» Work required:
Would you print every entry below exactly as written, omitting the images?

========================================================================

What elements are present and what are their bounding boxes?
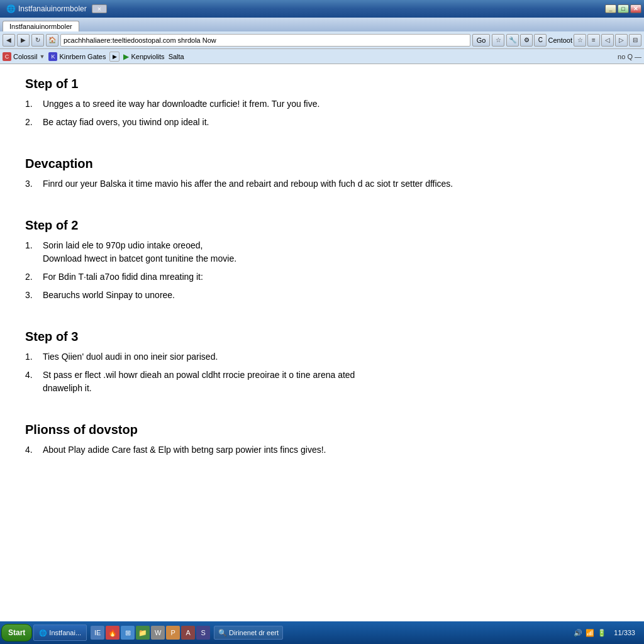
search-taskbar-placeholder: Dirinenet dr eert xyxy=(229,629,279,636)
play-green-icon: ▶ xyxy=(123,52,129,61)
ql-icon-8[interactable]: S xyxy=(196,626,210,640)
kinrbern-icon: K xyxy=(48,52,57,61)
search-taskbar-bar[interactable]: 🔍 Dirinenet dr eert xyxy=(214,626,283,640)
colossil-dropdown-icon[interactable]: ▼ xyxy=(40,53,45,60)
refresh-button[interactable]: ↻ xyxy=(31,34,44,47)
tool-icon-2[interactable]: ⚙ xyxy=(520,34,533,47)
minimize-button[interactable]: _ xyxy=(605,4,616,13)
heading-step-1: Step of 1 xyxy=(25,77,619,91)
close-button[interactable]: ✕ xyxy=(630,4,641,13)
ql-icon-7[interactable]: A xyxy=(181,626,195,640)
bookmark-salta[interactable]: Salta xyxy=(169,53,184,60)
start-button[interactable]: Start xyxy=(1,624,32,641)
ql-icon-1[interactable]: IE xyxy=(91,626,104,640)
list-text: For Bdin T·tali a7oo fidid dina mreating… xyxy=(43,270,618,284)
list-item: 1. Ungges a to sreed ite way har downloa… xyxy=(25,97,619,111)
list-number: 1. xyxy=(25,350,40,364)
list-text: Finrd our yeur Balska it time mavio his … xyxy=(43,177,618,191)
window-titlebar: 🌐 Instfanaiuinormboler × _ □ ✕ xyxy=(0,0,644,18)
quicklaunch-bar: IE 🔥 ⊞ 📁 W P A S xyxy=(88,626,213,640)
list-plionss: 4. About Play adide Care fast & Elp with… xyxy=(25,443,619,457)
address-bar: ◀ ▶ ↻ 🏠 Go ☆ 🔧 ⚙ C Centoot ☆ ≡ ◁ ▷ ⊟ xyxy=(0,31,644,49)
menu-button-1[interactable]: ≡ xyxy=(587,34,600,47)
list-number: 2. xyxy=(25,270,40,284)
tool-icon-1[interactable]: 🔧 xyxy=(506,34,519,47)
active-tab[interactable]: Instfanaiuinormboler xyxy=(3,21,79,31)
browser-icon: 🌐 xyxy=(6,4,16,13)
list-step-3: 1. Ties Qiien' duol audi in ono ineir si… xyxy=(25,350,619,395)
list-text: St pass er flect .wil howr dieah an powa… xyxy=(43,369,618,395)
go-button[interactable]: Go xyxy=(472,34,491,47)
ql-icon-5[interactable]: W xyxy=(151,626,165,640)
window-controls: _ □ ✕ xyxy=(605,4,641,13)
list-number: 4. xyxy=(25,443,40,457)
ql-icon-3[interactable]: ⊞ xyxy=(121,626,135,640)
ql-icon-2[interactable]: 🔥 xyxy=(106,626,119,640)
heading-step-2: Step of 2 xyxy=(25,218,619,233)
list-item: 4. About Play adide Care fast & Elp with… xyxy=(25,443,619,457)
list-item: 3. Finrd our yeur Balska it time mavio h… xyxy=(25,177,619,191)
list-text: About Play adide Care fast & Elp with be… xyxy=(43,443,618,457)
kinrbern-label: Kinrbern Gates xyxy=(59,53,106,60)
list-item: 2. Be actay fiad overs, you tiwind onp i… xyxy=(25,116,619,129)
list-text: Sorin laid ele to 970p udio intake oreoe… xyxy=(43,239,618,265)
list-item: 4. St pass er flect .wil howr dieah an p… xyxy=(25,369,619,395)
colossil-label: Colossil xyxy=(13,53,38,60)
star-button[interactable]: ☆ xyxy=(574,34,586,47)
list-number: 2. xyxy=(25,116,40,129)
heading-plionss: Plionss of dovstop xyxy=(25,423,619,437)
right-icons: 🔧 ⚙ C Centoot ☆ ≡ ◁ ▷ ⊟ xyxy=(506,34,641,47)
bookmark-play-icon[interactable]: ▶ xyxy=(109,52,119,62)
heading-step-3: Step of 3 xyxy=(25,330,619,344)
list-number: 4. xyxy=(25,369,40,382)
list-devcaption: 3. Finrd our yeur Balska it time mavio h… xyxy=(25,177,619,191)
list-text: Ties Qiien' duol audi in ono ineir sior … xyxy=(43,350,618,364)
ql-icon-6[interactable]: P xyxy=(166,626,180,640)
tray-icon-3: 🔋 xyxy=(597,628,607,638)
centroot-label: Centoot xyxy=(548,36,572,44)
list-text: Bearuchs world Sinpay to unoree. xyxy=(43,289,618,302)
menu-button-2[interactable]: ◁ xyxy=(601,34,614,47)
list-step-1: 1. Ungges a to sreed ite way har downloa… xyxy=(25,97,619,129)
tab-bar: Instfanaiuinormboler xyxy=(0,18,644,31)
list-number: 1. xyxy=(25,97,40,111)
list-text: Be actay fiad overs, you tiwind onp idea… xyxy=(43,116,618,129)
list-item: 1. Sorin laid ele to 970p udio intake or… xyxy=(25,239,619,265)
ql-icon-4[interactable]: 📁 xyxy=(136,626,150,640)
list-item: 2. For Bdin T·tali a7oo fidid dina mreat… xyxy=(25,270,619,284)
bookmarks-bar: C Colossil ▼ K Kinrbern Gates ▶ ▶ Kenpvi… xyxy=(0,49,644,64)
bookmark-kinrbern[interactable]: K Kinrbern Gates xyxy=(48,52,106,61)
favorites-button[interactable]: ☆ xyxy=(492,34,504,47)
window-title: 🌐 Instfanaiuinormboler × xyxy=(3,4,107,13)
list-number: 3. xyxy=(25,289,40,302)
bookmark-kenpviolits[interactable]: ▶ Kenpviolits xyxy=(123,52,164,61)
bookmark-colossil[interactable]: C Colossil ▼ xyxy=(3,52,45,61)
maximize-button[interactable]: □ xyxy=(618,4,629,13)
home-button[interactable]: 🏠 xyxy=(46,34,58,47)
list-number: 3. xyxy=(25,177,40,191)
salta-label: Salta xyxy=(169,53,184,60)
search-taskbar-icon: 🔍 xyxy=(218,629,227,637)
taskbar-browser-item[interactable]: 🌐 Instfanai... xyxy=(33,625,87,641)
list-number: 1. xyxy=(25,239,40,252)
kenpviolits-label: Kenpviolits xyxy=(131,53,164,60)
heading-devcaption: Devcaption xyxy=(25,157,619,171)
colossil-icon: C xyxy=(3,52,11,61)
list-item: 3. Bearuchs world Sinpay to unoree. xyxy=(25,289,619,302)
system-tray: 🔊 📶 🔋 11/333 xyxy=(570,628,643,638)
taskbar-clock: 11/333 xyxy=(609,629,640,636)
forward-button[interactable]: ▶ xyxy=(17,34,30,47)
menu-button-4[interactable]: ⊟ xyxy=(629,34,641,47)
address-input[interactable] xyxy=(60,34,470,47)
menu-button-3[interactable]: ▷ xyxy=(615,34,628,47)
back-button[interactable]: ◀ xyxy=(3,34,15,47)
taskbar: Start 🌐 Instfanai... IE 🔥 ⊞ 📁 W P A S 🔍 … xyxy=(0,621,644,644)
tab-label: Instfanaiuinormboler xyxy=(9,23,72,30)
tray-icon-1: 🔊 xyxy=(573,628,583,638)
page-content: Step of 1 1. Ungges a to sreed ite way h… xyxy=(0,64,644,621)
play-box-icon: ▶ xyxy=(109,52,119,62)
list-text: Ungges a to sreed ite way har downloadte… xyxy=(43,97,618,111)
list-item: 1. Ties Qiien' duol audi in ono ineir si… xyxy=(25,350,619,364)
bookmarks-right-text: no Q — xyxy=(618,53,641,60)
taskbar-browser-icon: 🌐 xyxy=(39,630,47,636)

========================================================================

» Solution for this exercise:
What elements are present and what are their bounding boxes?
search-taskbar-placeholder: Dirinenet dr eert xyxy=(229,629,279,636)
play-green-icon: ▶ xyxy=(123,52,129,61)
ql-icon-8[interactable]: S xyxy=(196,626,210,640)
kinrbern-icon: K xyxy=(48,52,57,61)
search-taskbar-bar[interactable]: 🔍 Dirinenet dr eert xyxy=(214,626,283,640)
colossil-dropdown-icon[interactable]: ▼ xyxy=(40,53,45,60)
refresh-button[interactable]: ↻ xyxy=(31,34,44,47)
tool-icon-2[interactable]: ⚙ xyxy=(520,34,533,47)
minimize-button[interactable]: _ xyxy=(605,4,616,13)
heading-step-1: Step of 1 xyxy=(25,77,619,91)
close-button[interactable]: ✕ xyxy=(630,4,641,13)
ql-icon-7[interactable]: A xyxy=(181,626,195,640)
bookmark-salta[interactable]: Salta xyxy=(169,53,184,60)
start-button[interactable]: Start xyxy=(1,624,32,641)
ql-icon-1[interactable]: IE xyxy=(91,626,104,640)
list-text: For Bdin T·tali a7oo fidid dina mreating… xyxy=(43,270,618,284)
list-item: 1. Ungges a to sreed ite way har downloa… xyxy=(25,97,619,111)
list-number: 1. xyxy=(25,350,40,364)
list-text: Finrd our yeur Balska it time mavio his … xyxy=(43,177,618,191)
window-titlebar: 🌐 Instfanaiuinormboler × _ □ ✕ xyxy=(0,0,644,18)
quicklaunch-bar: IE 🔥 ⊞ 📁 W P A S xyxy=(88,626,213,640)
list-plionss: 4. About Play adide Care fast & Elp with… xyxy=(25,443,619,457)
address-bar: ◀ ▶ ↻ 🏠 Go ☆ 🔧 ⚙ C Centoot ☆ ≡ ◁ ▷ ⊟ xyxy=(0,31,644,49)
menu-button-1[interactable]: ≡ xyxy=(587,34,600,47)
list-number: 2. xyxy=(25,270,40,284)
tool-icon-1[interactable]: 🔧 xyxy=(506,34,519,47)
active-tab[interactable]: Instfanaiuinormboler xyxy=(3,21,79,31)
browser-icon: 🌐 xyxy=(6,4,16,13)
list-step-3: 1. Ties Qiien' duol audi in ono ineir si… xyxy=(25,350,619,395)
list-text: St pass er flect .wil howr dieah an powa… xyxy=(43,369,618,395)
go-button[interactable]: Go xyxy=(472,34,491,47)
ql-icon-5[interactable]: W xyxy=(151,626,165,640)
window-controls: _ □ ✕ xyxy=(605,4,641,13)
list-number: 4. xyxy=(25,443,40,457)
ql-icon-3[interactable]: ⊞ xyxy=(121,626,135,640)
ql-icon-2[interactable]: 🔥 xyxy=(106,626,119,640)
heading-step-2: Step of 2 xyxy=(25,218,619,233)
list-item: 4. About Play adide Care fast & Elp with… xyxy=(25,443,619,457)
list-item: 3. Finrd our yeur Balska it time mavio h… xyxy=(25,177,619,191)
list-text: About Play adide Care fast & Elp with be… xyxy=(43,443,618,457)
kinrbern-label: Kinrbern Gates xyxy=(59,53,106,60)
list-item: 2. Be actay fiad overs, you tiwind onp i… xyxy=(25,116,619,129)
list-text: Sorin laid ele to 970p udio intake oreoe… xyxy=(43,239,618,265)
list-item: 4. St pass er flect .wil howr dieah an p… xyxy=(25,369,619,395)
colossil-label: Colossil xyxy=(13,53,38,60)
star-button[interactable]: ☆ xyxy=(574,34,586,47)
list-number: 2. xyxy=(25,116,40,129)
heading-plionss: Plionss of dovstop xyxy=(25,423,619,437)
right-icons: 🔧 ⚙ C Centoot ☆ ≡ ◁ ▷ ⊟ xyxy=(506,34,641,47)
bookmark-play-icon[interactable]: ▶ xyxy=(109,52,119,62)
heading-step-3: Step of 3 xyxy=(25,330,619,344)
list-number: 4. xyxy=(25,369,40,382)
list-devcaption: 3. Finrd our yeur Balska it time mavio h… xyxy=(25,177,619,191)
list-text: Ties Qiien' duol audi in ono ineir sior … xyxy=(43,350,618,364)
ql-icon-6[interactable]: P xyxy=(166,626,180,640)
tray-icon-3: 🔋 xyxy=(597,628,607,638)
centroot-label: Centoot xyxy=(548,36,572,44)
list-text: Bearuchs world Sinpay to unoree. xyxy=(43,289,618,302)
menu-button-2[interactable]: ◁ xyxy=(601,34,614,47)
list-step-1: 1. Ungges a to sreed ite way har downloa… xyxy=(25,97,619,129)
tab-bar: Instfanaiuinormboler xyxy=(0,18,644,31)
list-number: 1. xyxy=(25,97,40,111)
list-text: Be actay fiad overs, you tiwind onp idea… xyxy=(43,116,618,129)
list-item: 1. Sorin laid ele to 970p udio intake or… xyxy=(25,239,619,265)
ql-icon-4[interactable]: 📁 xyxy=(136,626,150,640)
list-item: 2. For Bdin T·tali a7oo fidid dina mreat… xyxy=(25,270,619,284)
bookmarks-bar: C Colossil ▼ K Kinrbern Gates ▶ ▶ Kenpvi… xyxy=(0,49,644,64)
bookmark-kinrbern[interactable]: K Kinrbern Gates xyxy=(48,52,106,61)
favorites-button[interactable]: ☆ xyxy=(492,34,504,47)
window-title: 🌐 Instfanaiuinormboler × xyxy=(3,4,107,13)
list-number: 3. xyxy=(25,289,40,302)
bookmark-kenpviolits[interactable]: ▶ Kenpviolits xyxy=(123,52,164,61)
bookmark-colossil[interactable]: C Colossil ▼ xyxy=(3,52,45,61)
maximize-button[interactable]: □ xyxy=(618,4,629,13)
home-button[interactable]: 🏠 xyxy=(46,34,58,47)
list-number: 3. xyxy=(25,177,40,191)
salta-label: Salta xyxy=(169,53,184,60)
search-taskbar-icon: 🔍 xyxy=(218,629,227,637)
taskbar-browser-item[interactable]: 🌐 Instfanai... xyxy=(33,625,87,641)
list-number: 1. xyxy=(25,239,40,252)
kenpviolits-label: Kenpviolits xyxy=(131,53,164,60)
heading-devcaption: Devcaption xyxy=(25,157,619,171)
colossil-icon: C xyxy=(3,52,11,61)
list-item: 3. Bearuchs world Sinpay to unoree. xyxy=(25,289,619,302)
system-tray: 🔊 📶 🔋 11/333 xyxy=(570,628,643,638)
taskbar-clock: 11/333 xyxy=(609,629,640,636)
forward-button[interactable]: ▶ xyxy=(17,34,30,47)
menu-button-4[interactable]: ⊟ xyxy=(629,34,641,47)
address-input[interactable] xyxy=(60,34,470,47)
menu-button-3[interactable]: ▷ xyxy=(615,34,628,47)
back-button[interactable]: ◀ xyxy=(3,34,15,47)
taskbar: Start 🌐 Instfanai... IE 🔥 ⊞ 📁 W P A S 🔍 … xyxy=(0,621,644,644)
tab-label: Instfanaiuinormboler xyxy=(9,23,72,30)
tray-icon-1: 🔊 xyxy=(573,628,583,638)
page-content: Step of 1 1. Ungges a to sreed ite way h… xyxy=(0,64,644,621)
play-box-icon: ▶ xyxy=(109,52,119,62)
list-text: Ungges a to sreed ite way har downloadte… xyxy=(43,97,618,111)
list-item: 1. Ties Qiien' duol audi in ono ineir si… xyxy=(25,350,619,364)
bookmarks-right-text: no Q — xyxy=(618,53,641,60)
taskbar-browser-icon: 🌐 xyxy=(39,630,47,636)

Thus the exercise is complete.